Zu Beginn der 1980er Jahren stieg auf beiden Seiten des Eisernen Vorhangs die Furcht vor einer militärischen Eskalation. Im Westen brachte der NATO-Doppelbeschluss Hunderttausende auf die Straße. Insbesondere in der Bundesrepublik Deutschland entbrannte eine regelrechte „Raketenkontroverse“, die an den Grundfesten der Demokratie rüttelte. Der Widerstand gegen den Doppelbeschluss unterschied sich dort wegen national-historischer Spezifika von dem Protest in anderen westeuropäischen Staaten maßgeblich und erlangte eine besondere Vehemenz. Entlang der innerdeutschen Grenze standen sich einerseits NATO und Warschauer Pakt direkt gegenüber; das Land wäre im Falle einer militärischen Konfrontation womöglich komplett zerstört worden. Andererseits brachen sich im Nachrüstungsstreit die nach wie vor virulenten Themen „NS-Vergangenheit“ und „Holocaust“ erneut bahn. Ebenso stand die ideelle und bündnispolitische Verankerung der Bundesrepublik im „Westen“ in massiver Kritik.
Die bundesdeutsche politische Landschaft erfuhr im Zuge der Auseinandersetzung um den „richtigen“ sicherheitspolitischen Weg nachhaltige Veränderungen: Mit den „Grünen“ gelang einer tief im Protestmilieu verwurzelten Partei im März 1983 der Einzug in den Bundestag; in der SPD zerbrach im Streit der innerparteiliche Konsens; die konservative Union festigte ihre Stellung als verlässlicher transatlantischer Partner der USA. Der Streit innerhalb und zwischen den beiden Volksparteien in der Nachrüstungsfrage offenbarte weiterhin eine tiefgehende Verunsicherung über Zustand und Zukunft der BRD. Auch wenn letztendlich gegen alle Widerstände die Nachrüstung beschlossen wurde, war deutlich geworden, dass ein einfaches „Weiter so“ nicht mehr möglich war.
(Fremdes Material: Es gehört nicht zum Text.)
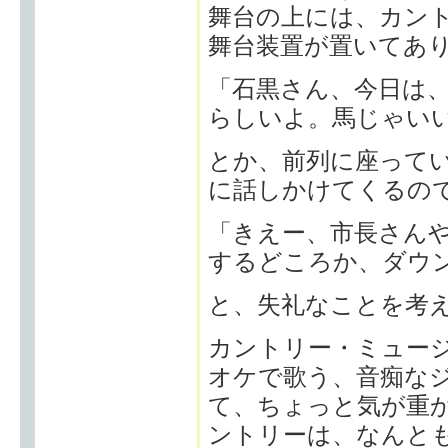
舞台の上には、カン
舞台装置が置いてあ
「石黒さん、今日は
らしいよ。馬じゃい
とか、前列に座って
に話しかけてくるの
「きえー、市長さん
するどころか、ダウ
と、失礼なことを考
カントリー・ミュー
オケで歌う、音痴な
て、ちょっと気が重
ントリーは、なんとも"She s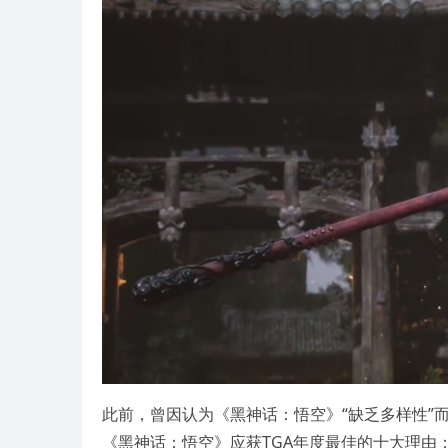
此前，曾因认为《黑神话：悟空》“缺乏多样性”而给
《黑神话：悟空》应获TGA年度最佳的十大理由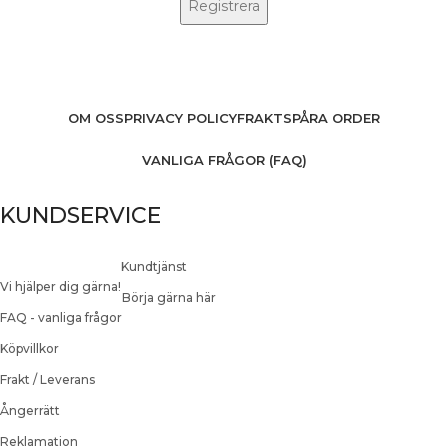
OM OSS
PRIVACY POLICY
FRAKT
SPÅRA ORDER
VANLIGA FRÅGOR (FAQ)
KUNDSERVICE
Kundtjänst
Vi hjälper dig gärna!
Börja gärna här
FAQ - vanliga frågor
Köpvillkor
Frakt / Leverans
Ångerrätt
Reklamation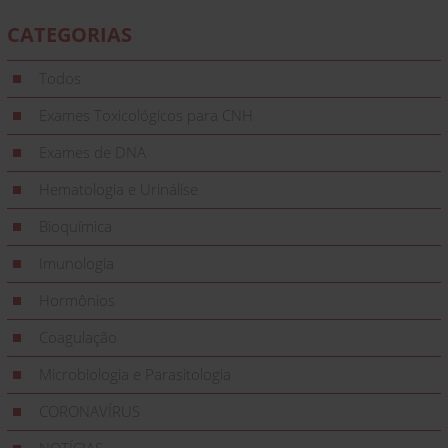
CATEGORIAS
Todos
Exames Toxicológicos para CNH
Exames de DNA
Hematologia e Urinálise
Bioquímica
Imunologia
Hormônios
Coagulação
Microbiologia e Parasitologia
CORONAVÍRUS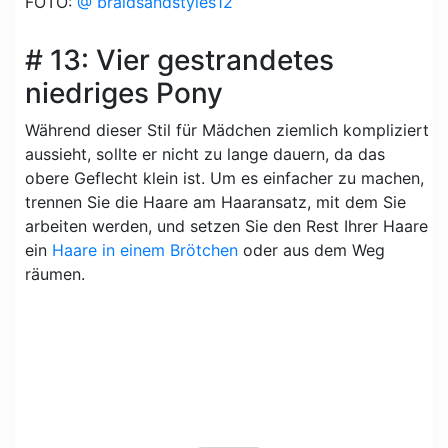
FOTO:
@ braidsandstyles12
# 13: Vier gestrandetes
niedriges Pony
Während dieser Stil für Mädchen ziemlich kompliziert
aussieht, sollte er nicht zu lange dauern, da das
obere Geflecht klein ist. Um es einfacher zu machen,
trennen Sie die Haare am Haaransatz, mit dem Sie
arbeiten werden, und setzen Sie den Rest Ihrer Haare
ein
Haare in einem Brötchen
oder aus dem Weg
räumen.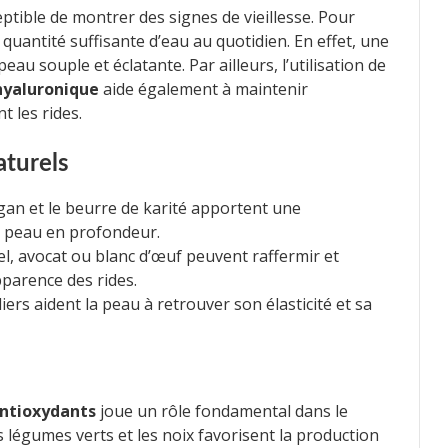
tible de montrer des signes de vieillesse. Pour
quantité suffisante d’eau au quotidien. En effet, une
u souple et éclatante. Par ailleurs, l’utilisation de
hyaluronique
aide également à maintenir
t les rides.
aturels
gan et le beurre de karité apportent une
a peau en profondeur.
l, avocat ou blanc d’œuf peuvent raffermir et
pparence des rides.
ers aident la peau à retrouver son élasticité et sa
ntioxydants
joue un rôle fondamental dans le
s légumes verts et les noix favorisent la production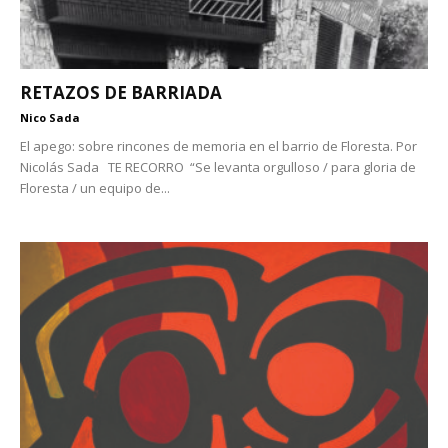
RETAZOS DE BARRIADA
Nico Sada
El apego: sobre rincones de memoria en el barrio de Floresta. Por
Nicolás Sada TE RECORRO “Se levanta orgulloso / para gloria de
Floresta / un equipo de...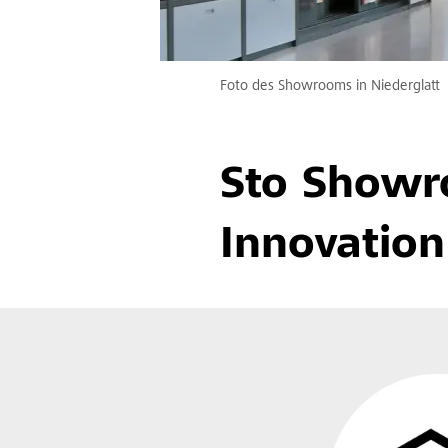
Foto des Showrooms in Niederglatt
Sto Showro
Innovation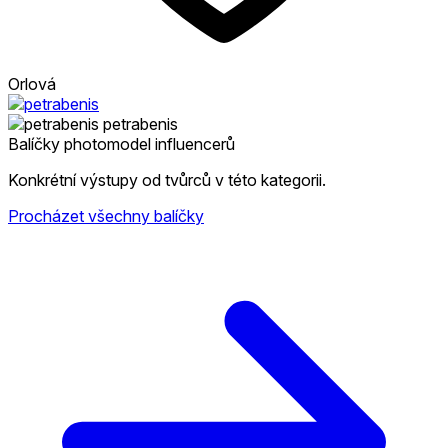
Orlová
petrabenis
Balíčky photomodel influencerů
Konkrétní výstupy od tvůrců v této kategorii.
Procházet všechny balíčky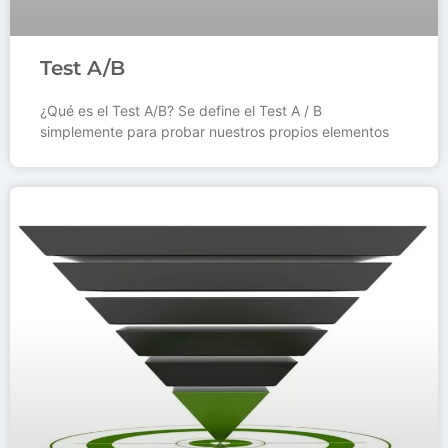
Test A/B
¿Qué es el Test A/B? Se define el Test A / B
simplemente para probar nuestros propios elementos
Gleichzeitig hatte die Bundesrepublik in der zwar umstrittenen, aber demokratisch-rechtmäßig durchgeführten Auseinandersetzung eine Bewährungsprobe bestanden, die letztlich dem demokratischen Selbstverständnis des Staates und der Gesellschaft zuträglich war.
Zu diesem Ergebnis trug auch der Protest der Friedensbewegung maßgeblich bei. Ihre Heterogenität, Expertise und Öffentlichkeitswirksamkeit formierte eine Gegenkultur, die bisherige top down Entscheidungsmuster in Frage stellte. Trotzdem gelang es den Gegnern der NATO-Nachrüstung nicht, die Stationierung von nuklearen Mittelstreckenraketen zu verhindern. Stattdessen zerbrach die Friedensbewegung nach dem Wegfall des „Dachthemas“ durch den Stationierungsbeschluss des Bundestags vom November 1983. Lediglich vereinzelt und im Regionalen hielt sich der Protest, während das Thema in der breiten Öffentlichkeit schnell an Bedeutung verlor. Beispielsweise blockierten Demonstranten ein Raketendepot der US Army in der schwäbischen Gemeinde Mutlangen im Sinne des zivilen Ungehorsams in regelmäßigen Abständen, bis der INF-Vertrag 1987 endgültig die Kontroverse um amerikanische und sowjetische Mittelstreckenrakten beendete. Dennoch ist zu konstatieren, dass nunmehr der Topos „Frieden“ keine vergleichbare Massenmobilisierung der Bevölkerung mehr auslöste. Vielmehr ist anhand der geringen Mobilisierung im Zuge des Golfkrieges 1990 zu prüfen, ob in der Zwischenzeit nicht das Thema „Umwelt“ („Tschernobyl-Schock“) das Thema „Frieden“ überlagert hatte und ob der jahrelange Protest gegen die Nachrüstung nicht auch zu einer Art Lebensgefühl wurde, das sich nach der Enttäuschung im „Heißen Herbst“ 1983 nunmehr in Resignation ausdrückte.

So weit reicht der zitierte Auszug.